Bug #106222 install/uninstall plugin concurrent with new connections my be deadlock
Submitted: 20 Jan 2022 8:28 Modified: 21 Jan 2022 14:18
Reporter: zkong kong Email Updates:
Status: Can't repeat Impact on me:
None 
Category:MySQL Server: Connection Handling Severity:S3 (Non-critical)
Version:5.7.37, 8.0.28 OS:Linux
Assigned to: CPU Architecture:ARM

[20 Jan 2022 8:28] zkong kong
Description:
Install or uninstall plugins may prevent creating new connections and It's more likely happen on arm platform. After analyze the stacks I found the deadlock cycle:

thd 1: in THD::init hold LOCK_global_system_variables and aquire LOCK_plugin

void plugin_thdvar_init(THD *thd, bool enable_plugins) {
  ... ...
  
  mysql_mutex_lock(&LOCK_global_system_variables);
  
  ... ...

  if (enable_plugins) {
    mysql_mutex_lock(&LOCK_plugin);

thd 2: in uninstall plugin, install is the same:
       hold LOCK_plugin and aquire LOCK_system_variables_hash

static void reap_plugins(void) {
   ... ...
   mysql_mutex_lock(&LOCK_plugin);

  while ((plugin = *(--reap))) plugin_del(plugin); // lock LOCK_system_variables_hash

tatic void plugin_del(st_plugin_int *plugin) {
  ... ...
  mysql_rwlock_wrlock(&LOCK_system_variables_hash);

thd 3: hold LOCK_system_variables_hash and aquire LOCK_global_system_variables
       thd_prepare_connection
       ->prepare_new_connection_state
       ---> alloc_and_copy_thd_dynamic_variables

void alloc_and_copy_thd_dynamic_variables(THD *thd, bool global_lock) {
  mysql_rwlock_rdlock(&LOCK_system_variables_hash);

  if (global_lock) mysql_mutex_lock(&LOCK_global_system_variables);

  

How to repeat:
read the source code
[20 Jan 2022 13:51] MySQL Verification Team
Hi Mr. kong,

Thank you for your bug report.

However, your report is not complete.

First of all, you claim that loading a  plugin prevents new connections to be established. This is expected behaviour. While plugin is loading or unloading, new connections can not be established.

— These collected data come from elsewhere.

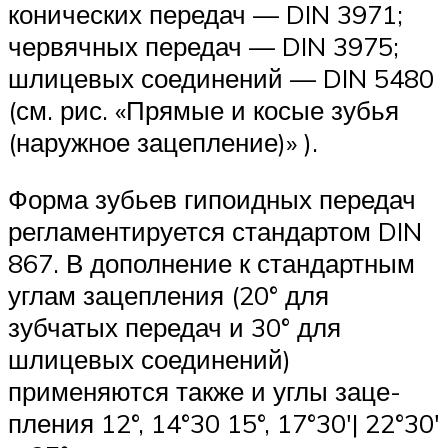
конических передач — DIN 3971;
чер­вячных передач — DIN 3975;
шлицевых соеди­нений — DIN 5480
(см. рис. «Прямые и косые зубья
(наружное зацепление)» ).
Форма зубьев гипоидных передач
регла­ментируется стандартом DIN
867. В допол­нение к стандартным
углам зацепления (20° для
зубчатых передач и 30° для
шлицевых соединений)
применяются также и углы заце­
пления 12°, 14°30 15°, 17°30′| 22°30′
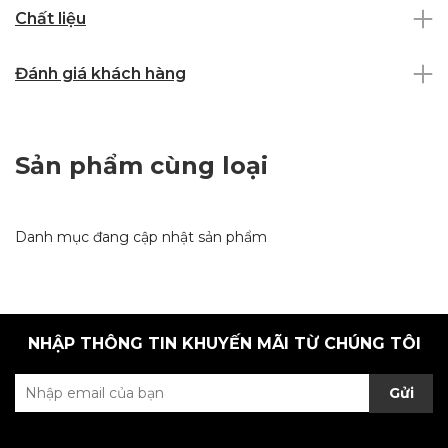
Chất liệu
Đánh giá khách hàng
Sản phẩm cùng loại
Danh mục đang cập nhật sản phẩm
NHẬP THÔNG TIN KHUYẾN MÃI TỪ CHÚNG TÔI
Gửi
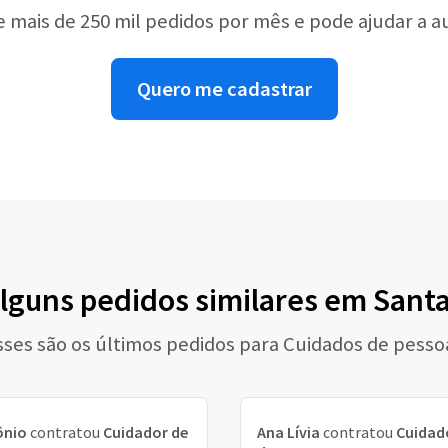
e mais de 250 mil pedidos por mês e pode ajudar a 
Quero me cadastrar
alguns pedidos similares em Santa
sses são os últimos pedidos para Cuidados de pesso
ônio
contratou
Cuidador de
Ana Lívia
contratou
Cuidad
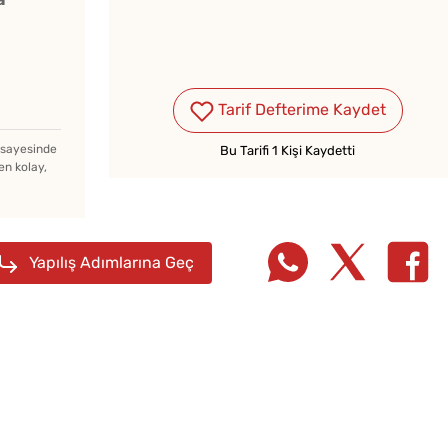
Çiğ Domates Kavanozda
Nasıl Saklanır?
Tarif Defterime Kaydet
z sayesinde
Bu Tarifi 1 Kişi Kaydetti
en kolay,
Tek H
Yapılış Adımlarına Geç
Hamur 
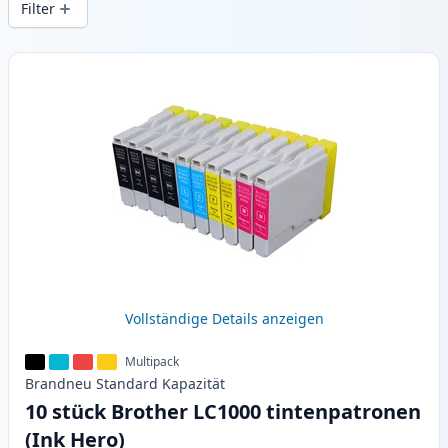
Filter
Produkte
Vollständige Details anzeigen
Multipack
Brandneu
Standard
Kapazität
10 stück Brother LC1000 tintenpatronen
(Ink Hero)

However, further on, you claim that deadlock occurs. It means that many threads or the entire server will be blocked in the deadlock.

In order to verify that possibility, we need a fully repeatable test case so that we could witness a deadlock  it in vivo. Next, please prove why can it only happen on ARM !!! Also, can it happen on macOS ARM or only on Linux ARM ????

We are expecting answers for all of our questions.
[21 Jan 2022 13:55] zkong kong
First of all, you claim that loading a  plugin prevents new connections to be established. This is expected behaviour. While plugin is loading or unloading, new connections can not be established.

However, further on, you claim that deadlock occurs. It means that many threads or the entire server will be blocked in the deadlock.

----> Yes, not hold a while, the client can't login so I suspect it's deadlock and review the stacks found the lock cycle above. Any new connection will wait in THD::init?

In order to verify that possibility, we need a fully repeatable test case so that we could witness a deadlock  it in vivo. Next, please prove why can it only happen on ARM !!! Also, can it happen on macOS ARM or only on Linux ARM ????

----> The lock cycle is from the stacks we encountered in our test environment which is linux arm。I can only find the lock cycle now, if must be  reproduced need add some sync points.
[21 Jan 2022 14:18] MySQL Verification Team
Hi,

Thank you for your answer.

Please, separate out answers to your responses as your comments are quite unreadable in this format.

We shall wait on your fully reproducible test case in order to proceed with the processing of this report.

Do note that we asked you some other questions on which we did not receive any answers.

For the time being, we can't repeat your report.